Any discussion of documents, acts, materials, devices, articles or
the like which has been included in the present specification is
solely for the purpose of providing a context for the present
invention. It is not to be taken as an admission that any or all of
these matters form part of the prior art base or were common
general knowledge in the field relevant to the present invention as
it existed before the priority date of each claim of this
application.
Throughout this specification the word "comprise", or variations
such as "comprises" or "comprising", will be understood to imply
the inclusion of a stated element, integer or step, or group of
elements, integers or steps, but not the exclusion of any other
element, integer or step, or group of elements, integers or
steps.
In this specification, a statement that an element may be "at least
one of" a list of options is to be understood that the element may
be any one of the listed options, or may be any combination of two
or more of the listed options.
SUMMARY OF THE INVENTION
A signal processing device for on ear detection for a headset, the
device comprising:
a plurality of inputs for receiving respective microphone signals
from a plurality of microphones; and
a processor configured to derive from the microphone signals a
plurality of signal feature measures, the processor further
configured to normalise the signal feature measures; the processor
further configured to variably weight the signal feature measures
in response to detected signal conditions in the microphone
signals; the processor further configured to combine the variably
weighted normalized signal feature measures to produce an output
indication of whether a headset is on ear.
A method for on ear detection for a headset, the method
comprising:
receiving respective microphone signals from a plurality of
microphones;
deriving from the microphone signals a plurality of signal feature
measures;
normalising the signal feature measures;
variably weighting the signal feature measures in response to
detected signal conditions in the microphone signals; and
combining the variably weighted normalized signal feature measures
to produce an output indication of whether a headset is on ear.
A non-transitory computer readable medium for on ear detection for
a headset, comprising instructions which, when executed by one or
more processors, causes performance of the following:
receiving respective microphone signals from a plurality of
microphones;
deriving from the microphone signals a plurality of signal feature
measures;
normalising the signal feature measures;
variably weighting the signal feature measures in response to
detected environmental conditions in the microphone signals;
and
combining the variably weighted normalized signal feature measures
to produce an output indication of whether a headset is on ear.
A system for on ear detection for a headset, the system comprising
a processor and a memory, the memory containing instructions
executable by the processor and wherein the system is operative
to:
receive respective microphone signals from a plurality of
microphones;
derive from the microphone signals a plurality of signal feature
measures;
normalise the signal feature measures;
variably weight the signal feature measures in response to detected
signal conditions in the microphone signals; and
combine the variably weighted normalized signal feature measures to
produce an output indication of whether a headset is on ear.
In some embodiments of the invention, the detected signal
conditions comprise signal presence indicators respectively
indicating whether a signal is present on the microphone
signals.
In some embodiments of the invention the processor is configured to
normalise the signal feature measures by applying a non-linear
mapping of each signal feature measure to a unitless reference
scale.
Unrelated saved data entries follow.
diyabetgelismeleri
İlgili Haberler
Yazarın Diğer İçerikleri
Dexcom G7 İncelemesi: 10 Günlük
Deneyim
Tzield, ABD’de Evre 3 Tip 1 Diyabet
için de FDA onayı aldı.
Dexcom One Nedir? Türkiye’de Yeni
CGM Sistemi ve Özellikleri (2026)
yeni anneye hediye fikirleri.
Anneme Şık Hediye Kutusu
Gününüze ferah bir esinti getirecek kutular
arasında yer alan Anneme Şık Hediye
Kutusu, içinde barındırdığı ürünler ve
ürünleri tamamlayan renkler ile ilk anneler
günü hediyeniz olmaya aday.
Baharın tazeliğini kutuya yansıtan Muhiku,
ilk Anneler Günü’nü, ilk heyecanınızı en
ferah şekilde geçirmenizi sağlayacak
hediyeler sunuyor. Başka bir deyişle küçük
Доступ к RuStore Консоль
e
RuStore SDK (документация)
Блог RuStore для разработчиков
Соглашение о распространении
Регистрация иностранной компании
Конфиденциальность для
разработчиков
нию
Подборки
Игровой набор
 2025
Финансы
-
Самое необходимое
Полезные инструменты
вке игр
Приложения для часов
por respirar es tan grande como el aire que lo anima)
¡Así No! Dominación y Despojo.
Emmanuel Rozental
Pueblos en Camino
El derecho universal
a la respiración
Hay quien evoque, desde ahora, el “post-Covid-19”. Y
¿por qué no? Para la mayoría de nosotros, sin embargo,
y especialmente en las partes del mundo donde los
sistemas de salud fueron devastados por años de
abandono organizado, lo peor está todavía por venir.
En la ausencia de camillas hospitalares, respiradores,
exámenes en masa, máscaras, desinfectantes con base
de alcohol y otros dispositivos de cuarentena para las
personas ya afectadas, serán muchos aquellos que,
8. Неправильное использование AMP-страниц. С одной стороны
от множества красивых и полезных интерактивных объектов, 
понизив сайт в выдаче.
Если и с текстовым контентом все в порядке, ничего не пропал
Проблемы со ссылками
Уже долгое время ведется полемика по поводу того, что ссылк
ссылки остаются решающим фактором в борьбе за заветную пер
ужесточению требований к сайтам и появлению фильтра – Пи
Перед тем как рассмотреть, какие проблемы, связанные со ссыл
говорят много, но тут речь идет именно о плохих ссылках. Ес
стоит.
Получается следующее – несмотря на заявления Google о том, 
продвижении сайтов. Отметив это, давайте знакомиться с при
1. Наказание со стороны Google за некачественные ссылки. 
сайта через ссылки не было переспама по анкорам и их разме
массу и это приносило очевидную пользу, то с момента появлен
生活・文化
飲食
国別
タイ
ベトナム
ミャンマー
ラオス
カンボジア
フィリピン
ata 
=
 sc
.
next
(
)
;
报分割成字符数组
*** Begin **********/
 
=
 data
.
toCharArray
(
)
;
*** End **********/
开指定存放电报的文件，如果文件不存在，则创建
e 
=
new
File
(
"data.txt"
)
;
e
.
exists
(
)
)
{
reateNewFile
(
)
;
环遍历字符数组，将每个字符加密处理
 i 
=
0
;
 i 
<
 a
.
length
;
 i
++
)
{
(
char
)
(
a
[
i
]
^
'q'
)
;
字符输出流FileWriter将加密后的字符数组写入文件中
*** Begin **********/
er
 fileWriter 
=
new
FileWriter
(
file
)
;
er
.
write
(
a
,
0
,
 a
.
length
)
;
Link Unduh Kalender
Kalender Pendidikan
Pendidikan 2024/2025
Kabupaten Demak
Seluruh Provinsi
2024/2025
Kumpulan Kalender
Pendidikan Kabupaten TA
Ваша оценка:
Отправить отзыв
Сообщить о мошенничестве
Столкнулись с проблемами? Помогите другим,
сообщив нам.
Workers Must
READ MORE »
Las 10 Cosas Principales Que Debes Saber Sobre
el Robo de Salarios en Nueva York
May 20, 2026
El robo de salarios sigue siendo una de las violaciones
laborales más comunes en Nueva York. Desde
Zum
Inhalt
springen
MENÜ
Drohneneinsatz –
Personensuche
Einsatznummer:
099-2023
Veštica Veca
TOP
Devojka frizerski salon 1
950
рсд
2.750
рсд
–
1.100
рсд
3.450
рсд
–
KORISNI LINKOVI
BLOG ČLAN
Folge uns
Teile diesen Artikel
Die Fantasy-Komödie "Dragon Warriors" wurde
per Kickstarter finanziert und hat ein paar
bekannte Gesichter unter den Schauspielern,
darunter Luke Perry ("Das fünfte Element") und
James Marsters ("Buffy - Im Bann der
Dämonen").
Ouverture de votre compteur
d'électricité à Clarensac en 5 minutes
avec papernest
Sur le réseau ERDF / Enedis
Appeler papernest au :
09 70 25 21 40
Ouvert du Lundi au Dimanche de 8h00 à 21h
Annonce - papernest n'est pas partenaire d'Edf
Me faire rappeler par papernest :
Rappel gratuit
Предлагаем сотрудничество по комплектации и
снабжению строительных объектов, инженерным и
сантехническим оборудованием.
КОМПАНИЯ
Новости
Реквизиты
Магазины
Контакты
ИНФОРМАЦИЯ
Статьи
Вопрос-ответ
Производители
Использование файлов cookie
The non-linear mapping could for example comprise a sigmoid
function or a piecewise linear function. The unitless reference
scale in some embodiments outputs a value between 0 and 1,
inclusive, while in other embodiments may output a value between -1
and 1, inclusive.
The plurality of signal feature measures in some embodiments may
comprise a signal feature reflecting passive loss, being the
attenuation in an external sound level. In some embodiments of the
invention, greater weight is given to the normalized passive loss
signal feature measure when playback is quiet and ambient noise is
not quiet.
Additionally or alternatively, the plurality of signal feature
measures in some embodiments may comprise a signal feature
reflecting occlusion gain, being the increase in sound level which
occurs when the earbud is on ear. In some embodiments of the
invention, greater weight is given to the normalized occlusion gain
signal feature measure when playback is not quiet and ambient noise
is quiet.
In some embodiments of the invention, the processor is configured
to create an inaudible acoustic probe signal for playback. For
example, a memory storage may be provided, storing data which
defines a plurality of distinct probe signals, each probe signal
corresponding to a respective detected signal condition. The
plurality of signal feature measures may comprise a signal feature
reflecting probe amplitude, being the observed amplitude of the
inaudible probe signal when played back. An amplitude of the probe
signal may be estimated by state estimation. In some embodiments of
the invention, greater weight is given to the normalized probe
amplitude signal feature measure when playback and ambient noise
are quiet.
In some embodiments of the invention a control module is configured
to select a weighting to be applied to the signal feature measures
based on the detected signal conditions in the microphone signals.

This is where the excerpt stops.